Как известно, словом «канон» (что характерно, египетского происхождения) греки называли инструмент, необходимый для выверки строительных вертикалей. Уклонение от канона приводило колоннады к падению, а здания — к разрушению. Не удивительно, что в попытке стабилизации становившейся все более и более неустойчивой поздне- и постэллинистической культуры на всем пространстве от Атлантики до Памира ощущалась острая потребность в некоем ментальном «каноне», незыблемом и ясном инструменте, который мог бы лечь в основу высоко развитой за время эллинизма цивилизации. Ни философские школы, ни синкретические религии не подходили под это требование — первые были слишком зыбки, вторые — слишком туманны.
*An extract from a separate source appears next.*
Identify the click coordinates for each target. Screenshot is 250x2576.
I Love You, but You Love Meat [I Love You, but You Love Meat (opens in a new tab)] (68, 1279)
Идеальным решением оказался СВЯЩЕННЫЙ ТЕКСТ.
Достаточно хотя бы в самых общих чертах проследить историю становления постэллинистических цивилизаций Европы и Передней Азии, чтобы убедиться: все они опирались на культурную модель, совмещавшую образовательные технологии эллинизма с религиозным ядром нового типа в виде сакрального текста. Как правило, этот текст преподносился и осмыслялся как запечатление на письме и своего рода книжная «реинкарнация» древней устной религиозной традиции. Всегда трудно понять, в какой степени такого рода притязания соответствовали реальному положению дел. Но, сколь бы ни был значительным в данных текстах элемент «исконной старины», в своих новых книжных формах он оказывался на порядок более действенным в качестве мировоззренческого фундамента. И чем шире известны, чем доступнее были эти тексты, тем успешнее реализовывался заложенный в них религиозный потенциал.
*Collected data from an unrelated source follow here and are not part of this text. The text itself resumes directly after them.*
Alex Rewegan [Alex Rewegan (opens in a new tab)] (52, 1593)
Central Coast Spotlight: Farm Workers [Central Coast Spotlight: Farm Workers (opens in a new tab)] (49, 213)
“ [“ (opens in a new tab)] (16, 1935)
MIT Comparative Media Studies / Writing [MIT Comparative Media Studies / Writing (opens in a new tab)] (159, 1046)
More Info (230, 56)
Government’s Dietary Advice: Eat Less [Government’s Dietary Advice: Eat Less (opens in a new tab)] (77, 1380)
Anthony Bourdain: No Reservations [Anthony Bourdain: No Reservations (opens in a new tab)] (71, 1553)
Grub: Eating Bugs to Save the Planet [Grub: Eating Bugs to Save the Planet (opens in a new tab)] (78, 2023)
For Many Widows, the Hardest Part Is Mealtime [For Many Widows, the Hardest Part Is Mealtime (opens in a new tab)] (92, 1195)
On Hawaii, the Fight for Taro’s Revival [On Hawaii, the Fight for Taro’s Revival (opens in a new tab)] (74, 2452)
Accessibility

Далеко не все священные писания новой эпохи оказались столь же знамениты, как Библия и Коран. Но и Авеста, и манихейский канон, и гностические трактаты, и даже труды неоплатоников были призваны выполнять эту роль5. При этом необычайно важное значение приобрела также порожденная Античностью культура научного изучения, толкования священных текстов, большинство из которых обладали поистине бездонным герменевтическим потенциалом.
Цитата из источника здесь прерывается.